→ **Required work**
Write out the data that follows exactly, keeping every picture out.

→ **Record excerpts**

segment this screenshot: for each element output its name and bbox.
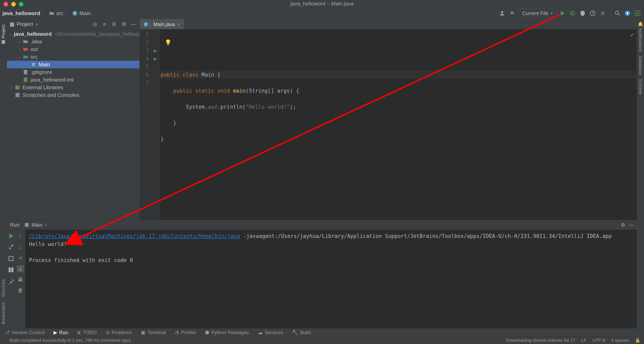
tree-item-gitignore[interactable]: .gitignore xyxy=(7,68,140,76)
status-encoding[interactable]: UTF-8 xyxy=(593,338,605,343)
profiler-button[interactable] xyxy=(589,9,597,17)
bookmarks-tool-button[interactable]: Bookmarks xyxy=(1,302,6,324)
todo-tool-button[interactable]: ≣ TODO xyxy=(77,330,97,335)
minimize-window-button[interactable] xyxy=(11,2,16,6)
down-stack-icon[interactable]: ↓ xyxy=(17,243,24,251)
update-icon[interactable] xyxy=(624,9,632,17)
close-run-tab-icon[interactable]: × xyxy=(44,223,47,227)
ide-settings-icon[interactable] xyxy=(634,9,642,17)
expand-all-icon[interactable]: ≡ xyxy=(101,21,108,28)
coverage-button[interactable] xyxy=(578,9,587,17)
layout-icon[interactable] xyxy=(8,266,15,273)
run-button[interactable] xyxy=(558,9,566,17)
status-indent[interactable]: 4 spaces xyxy=(611,338,629,343)
terminal-tool-button[interactable]: ▣ Terminal xyxy=(141,330,166,335)
tree-root[interactable]: ⌄java_helloword~/Documents/idea_java/jav… xyxy=(7,30,140,38)
clear-icon[interactable]: 🗑 xyxy=(17,287,24,294)
pin-icon[interactable] xyxy=(8,278,15,285)
print-icon[interactable]: 🖶 xyxy=(17,276,24,283)
status-download-msg: Downloading shared indexes for 17 xyxy=(506,338,575,343)
run-gutter-icon[interactable]: ▶ xyxy=(151,47,160,55)
debug-button[interactable] xyxy=(568,9,576,17)
build-tool-button[interactable]: 🔨 Build xyxy=(292,330,311,335)
maximize-window-button[interactable] xyxy=(19,2,23,6)
breadcrumb[interactable]: java_helloword 〉 src 〉 C Main xyxy=(2,10,91,17)
editor-tab-main[interactable]: C Main.java × xyxy=(140,19,184,29)
breadcrumb-folder[interactable]: src xyxy=(56,10,64,16)
console-output[interactable]: /Library/Java/JavaVirtualMachines/jdk-17… xyxy=(25,230,637,328)
tree-item-src[interactable]: ⌄src xyxy=(7,53,140,61)
run-config-label: Current File xyxy=(522,10,548,16)
up-stack-icon[interactable]: ↑ xyxy=(17,232,24,240)
intention-bulb-icon[interactable]: 💡 xyxy=(164,39,172,47)
window-title: java_helloword – Main.java xyxy=(290,0,354,7)
select-opened-file-icon[interactable]: ◎ xyxy=(91,21,98,28)
build-icon[interactable] xyxy=(508,9,516,17)
rerun-icon[interactable] xyxy=(8,232,15,240)
tree-item-main[interactable]: CMain xyxy=(7,61,140,68)
tree-item-out[interactable]: ›out xyxy=(7,45,140,53)
bottom-tool-stripe: ⎇ Version Control ▶ Run ≣ TODO ⊘ Problem… xyxy=(0,328,644,336)
run-tab-main[interactable]: Main × xyxy=(24,220,47,230)
tree-scratches[interactable]: Scratches and Consoles xyxy=(7,91,140,99)
vcs-tool-button[interactable]: ⎇ Version Control xyxy=(4,330,45,335)
breadcrumb-file[interactable]: Main xyxy=(80,10,91,16)
editor-gutter[interactable]: ▶▶ xyxy=(151,29,160,220)
svg-rect-22 xyxy=(9,257,13,261)
structure-tool-button[interactable]: Structure xyxy=(1,279,6,297)
project-tool-title[interactable]: ▦ Project▾ xyxy=(10,21,38,27)
project-tool-button[interactable]: ▦ Project xyxy=(1,24,6,45)
breadcrumb-project[interactable]: java_helloword xyxy=(2,10,40,16)
run-config-selector[interactable]: Current File ▾ xyxy=(518,9,556,18)
code-area[interactable]: public class Main { public static void m… xyxy=(160,29,637,220)
run-gutter-icon[interactable]: ▶ xyxy=(151,55,160,63)
java-path-link[interactable]: /Library/Java/JavaVirtualMachines/jdk-17… xyxy=(29,233,240,239)
svg-rect-24 xyxy=(12,267,14,272)
tab-filename: Main.java xyxy=(153,21,175,27)
sciview-tool-button[interactable]: SciView xyxy=(638,79,643,95)
stop-button[interactable] xyxy=(599,9,607,17)
code-with-me-icon[interactable] xyxy=(498,9,506,17)
dump-threads-icon[interactable] xyxy=(8,255,15,262)
pypkg-tool-button[interactable]: ⬢ Python Packages xyxy=(205,330,249,335)
close-window-button[interactable] xyxy=(4,2,8,6)
svg-rect-21 xyxy=(25,223,28,227)
inspections-ok-icon[interactable]: ✔ xyxy=(630,31,634,38)
svg-text:C: C xyxy=(74,11,76,15)
collapse-all-icon[interactable]: ≣ xyxy=(111,21,118,28)
notifications-tool-button[interactable]: 🔔 Notifications xyxy=(638,21,643,52)
mac-titlebar: java_helloword – Main.java xyxy=(0,0,644,7)
stop-process-icon[interactable] xyxy=(8,244,15,251)
project-tree[interactable]: ⌄java_helloword~/Documents/idea_java/jav… xyxy=(7,29,140,100)
hide-run-icon[interactable]: — xyxy=(628,222,634,228)
tree-item-idea[interactable]: ›.idea xyxy=(7,38,140,45)
problems-tool-button[interactable]: ⊘ Problems xyxy=(106,330,132,335)
svg-rect-15 xyxy=(17,85,19,89)
line-numbers: 1234567 xyxy=(140,29,151,220)
folder-icon xyxy=(49,10,55,16)
close-tab-icon[interactable]: × xyxy=(177,22,180,27)
status-line-sep[interactable]: LF xyxy=(582,338,587,343)
status-build-msg: Build completed successfully in 1 sec, 7… xyxy=(10,338,131,343)
run-label: Run: xyxy=(10,222,21,228)
status-readonly-icon[interactable]: 🔓 xyxy=(635,338,640,343)
code-editor[interactable]: 1234567 ▶▶ public class Main { public st… xyxy=(140,29,637,220)
right-tool-stripe: 🔔 Notifications Database SciView xyxy=(637,19,644,328)
class-icon: C xyxy=(72,10,78,16)
search-icon[interactable] xyxy=(614,9,622,17)
tree-ext-libs[interactable]: ›External Libraries xyxy=(7,84,140,91)
soft-wrap-icon[interactable]: ⤶ xyxy=(17,254,24,261)
svg-text:C: C xyxy=(145,22,147,26)
gear-icon[interactable]: ⚙ xyxy=(120,21,127,28)
database-tool-button[interactable]: Database xyxy=(638,56,643,75)
profiler-tool-button[interactable]: ◔ Profiler xyxy=(175,330,196,335)
editor-tabs: C Main.java × xyxy=(140,19,637,29)
svg-point-5 xyxy=(615,11,618,14)
scroll-to-end-icon[interactable]: ⤓ xyxy=(17,265,24,272)
run-tool-button[interactable]: ▶ Run xyxy=(54,330,68,335)
services-tool-button[interactable]: ☁ Services xyxy=(258,330,283,335)
svg-rect-4 xyxy=(601,12,604,15)
run-settings-icon[interactable]: ⚙ xyxy=(621,222,625,228)
tree-item-iml[interactable]: java_helloword.iml xyxy=(7,76,140,84)
hide-icon[interactable]: — xyxy=(130,21,137,28)
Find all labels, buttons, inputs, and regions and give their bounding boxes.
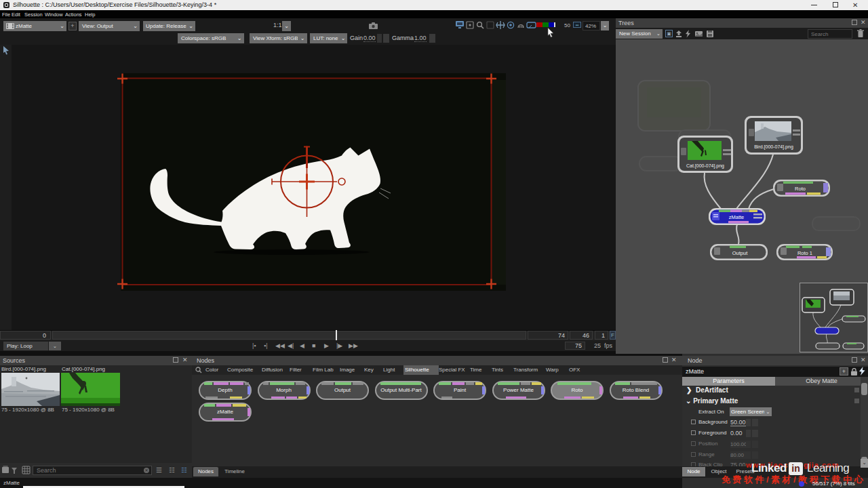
svg-text:Cat.[000-074].png: Cat.[000-074].png [686, 163, 724, 169]
svg-text:Roto 1: Roto 1 [797, 250, 812, 256]
svg-text:Bird.[000-074].png: Bird.[000-074].png [754, 144, 793, 150]
svg-text:Roto: Roto [795, 186, 806, 192]
svg-text:zMatte: zMatte [729, 214, 745, 220]
svg-text:Output: Output [732, 250, 748, 256]
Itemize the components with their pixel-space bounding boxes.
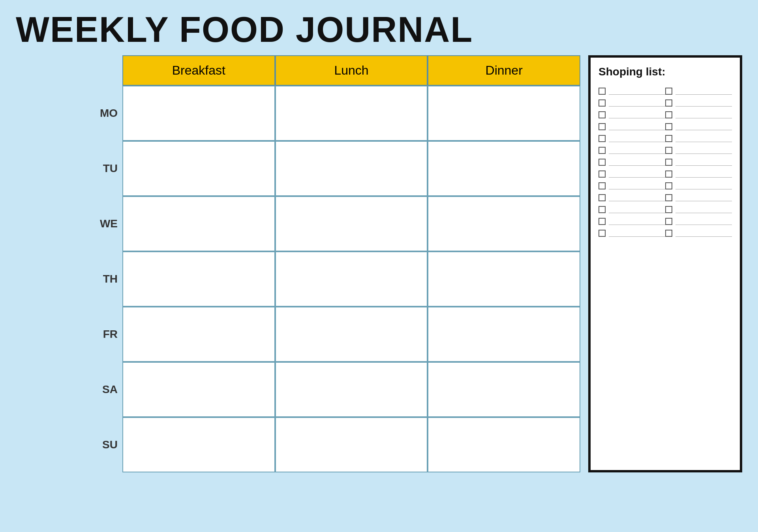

→ **Solution for this problem**
segment this screenshot: for each element output its name and bbox.
tree-item-gitignore[interactable]: .gitignore xyxy=(7,68,140,76)
status-encoding[interactable]: UTF-8 xyxy=(593,338,605,343)
profiler-button[interactable] xyxy=(589,9,597,17)
bookmarks-tool-button[interactable]: Bookmarks xyxy=(1,302,6,324)
todo-tool-button[interactable]: ≣ TODO xyxy=(77,330,97,335)
minimize-window-button[interactable] xyxy=(11,2,16,6)
down-stack-icon[interactable]: ↓ xyxy=(17,243,24,251)
update-icon[interactable] xyxy=(624,9,632,17)
close-run-tab-icon[interactable]: × xyxy=(44,223,47,227)
ide-settings-icon[interactable] xyxy=(634,9,642,17)
expand-all-icon[interactable]: ≡ xyxy=(101,21,108,28)
coverage-button[interactable] xyxy=(578,9,587,17)
layout-icon[interactable] xyxy=(8,266,15,273)
run-button[interactable] xyxy=(558,9,566,17)
status-indent[interactable]: 4 spaces xyxy=(611,338,629,343)
terminal-tool-button[interactable]: ▣ Terminal xyxy=(141,330,166,335)
tree-root[interactable]: ⌄java_helloword~/Documents/idea_java/jav… xyxy=(7,30,140,38)
clear-icon[interactable]: 🗑 xyxy=(17,287,24,294)
pin-icon[interactable] xyxy=(8,278,15,285)
print-icon[interactable]: 🖶 xyxy=(17,276,24,283)
status-download-msg: Downloading shared indexes for 17 xyxy=(506,338,575,343)
run-gutter-icon[interactable]: ▶ xyxy=(151,47,160,55)
debug-button[interactable] xyxy=(568,9,576,17)
build-tool-button[interactable]: 🔨 Build xyxy=(292,330,311,335)
maximize-window-button[interactable] xyxy=(19,2,23,6)
breadcrumb[interactable]: java_helloword 〉 src 〉 C Main xyxy=(2,10,91,17)
editor-tab-main[interactable]: C Main.java × xyxy=(140,19,184,29)
breadcrumb-folder[interactable]: src xyxy=(56,10,64,16)
console-output[interactable]: /Library/Java/JavaVirtualMachines/jdk-17… xyxy=(25,230,637,328)
tree-item-src[interactable]: ⌄src xyxy=(7,53,140,61)
run-config-label: Current File xyxy=(522,10,548,16)
up-stack-icon[interactable]: ↑ xyxy=(17,232,24,240)
intention-bulb-icon[interactable]: 💡 xyxy=(164,39,172,47)
window-title: java_helloword – Main.java xyxy=(290,0,354,7)
select-opened-file-icon[interactable]: ◎ xyxy=(91,21,98,28)
build-icon[interactable] xyxy=(508,9,516,17)
rerun-icon[interactable] xyxy=(8,232,15,240)
tree-item-main[interactable]: CMain xyxy=(7,61,140,68)
tree-item-out[interactable]: ›out xyxy=(7,45,140,53)
bottom-tool-stripe: ⎇ Version Control ▶ Run ≣ TODO ⊘ Problem… xyxy=(0,328,644,336)
run-tab-main[interactable]: Main × xyxy=(24,220,47,230)
tree-scratches[interactable]: Scratches and Consoles xyxy=(7,91,140,99)
vcs-tool-button[interactable]: ⎇ Version Control xyxy=(4,330,45,335)
breadcrumb-file[interactable]: Main xyxy=(80,10,91,16)
editor-gutter[interactable]: ▶▶ xyxy=(151,29,160,220)
svg-rect-22 xyxy=(9,257,13,261)
structure-tool-button[interactable]: Structure xyxy=(1,279,6,297)
project-tool-title[interactable]: ▦ Project▾ xyxy=(10,21,38,27)
project-tool-button[interactable]: ▦ Project xyxy=(1,24,6,45)
breadcrumb-project[interactable]: java_helloword xyxy=(2,10,40,16)
run-config-selector[interactable]: Current File ▾ xyxy=(518,9,556,18)
code-area[interactable]: public class Main { public static void m… xyxy=(160,29,637,220)
run-gutter-icon[interactable]: ▶ xyxy=(151,55,160,63)
java-path-link[interactable]: /Library/Java/JavaVirtualMachines/jdk-17… xyxy=(29,233,240,239)
svg-rect-24 xyxy=(12,267,14,272)
tab-filename: Main.java xyxy=(153,21,175,27)
sciview-tool-button[interactable]: SciView xyxy=(638,79,643,95)
stop-button[interactable] xyxy=(599,9,607,17)
code-with-me-icon[interactable] xyxy=(498,9,506,17)
dump-threads-icon[interactable] xyxy=(8,255,15,262)
pypkg-tool-button[interactable]: ⬢ Python Packages xyxy=(205,330,249,335)
close-window-button[interactable] xyxy=(4,2,8,6)
svg-rect-21 xyxy=(25,223,28,227)
inspections-ok-icon[interactable]: ✔ xyxy=(630,31,634,38)
svg-text:C: C xyxy=(74,11,76,15)
collapse-all-icon[interactable]: ≣ xyxy=(111,21,118,28)
notifications-tool-button[interactable]: 🔔 Notifications xyxy=(638,21,643,52)
mac-titlebar: java_helloword – Main.java xyxy=(0,0,644,7)
stop-process-icon[interactable] xyxy=(8,244,15,251)
project-tree[interactable]: ⌄java_helloword~/Documents/idea_java/jav… xyxy=(7,29,140,100)
hide-run-icon[interactable]: — xyxy=(628,222,634,228)
tree-item-idea[interactable]: ›.idea xyxy=(7,38,140,45)
problems-tool-button[interactable]: ⊘ Problems xyxy=(106,330,132,335)
svg-rect-15 xyxy=(17,85,19,89)
line-numbers: 1234567 xyxy=(140,29,151,220)
folder-icon xyxy=(49,10,55,16)
close-tab-icon[interactable]: × xyxy=(177,22,180,27)
status-line-sep[interactable]: LF xyxy=(582,338,587,343)
status-build-msg: Build completed successfully in 1 sec, 7… xyxy=(10,338,131,343)
run-label: Run: xyxy=(10,222,21,228)
status-readonly-icon[interactable]: 🔓 xyxy=(635,338,640,343)
code-editor[interactable]: 1234567 ▶▶ public class Main { public st… xyxy=(140,29,637,220)
right-tool-stripe: 🔔 Notifications Database SciView xyxy=(637,19,644,328)
class-icon: C xyxy=(72,10,78,16)
search-icon[interactable] xyxy=(614,9,622,17)
tree-ext-libs[interactable]: ›External Libraries xyxy=(7,84,140,91)
soft-wrap-icon[interactable]: ⤶ xyxy=(17,254,24,261)
svg-text:C: C xyxy=(145,22,147,26)
gear-icon[interactable]: ⚙ xyxy=(120,21,127,28)
database-tool-button[interactable]: Database xyxy=(638,56,643,75)
profiler-tool-button[interactable]: ◔ Profiler xyxy=(175,330,196,335)
editor-tabs: C Main.java × xyxy=(140,19,637,29)
svg-point-5 xyxy=(615,11,618,14)
scroll-to-end-icon[interactable]: ⤓ xyxy=(17,265,24,272)
run-tool-button[interactable]: ▶ Run xyxy=(54,330,68,335)
services-tool-button[interactable]: ☁ Services xyxy=(258,330,283,335)
svg-rect-4 xyxy=(601,12,604,15)
run-settings-icon[interactable]: ⚙ xyxy=(621,222,625,228)
tree-item-iml[interactable]: java_helloword.iml xyxy=(7,76,140,84)
hide-icon[interactable]: — xyxy=(130,21,137,28)
Find all labels, buttons, inputs, and regions and give their bounding boxes.
svg-text:Cat.[000-074].png: Cat.[000-074].png [686, 163, 724, 169]
svg-text:Roto 1: Roto 1 [797, 250, 812, 256]
svg-text:Bird.[000-074].png: Bird.[000-074].png [754, 144, 793, 150]
svg-text:Roto: Roto [795, 186, 806, 192]
svg-text:zMatte: zMatte [729, 214, 745, 220]
svg-text:Output: Output [732, 250, 748, 256]
Itemize the components with their pixel-space bounding boxes.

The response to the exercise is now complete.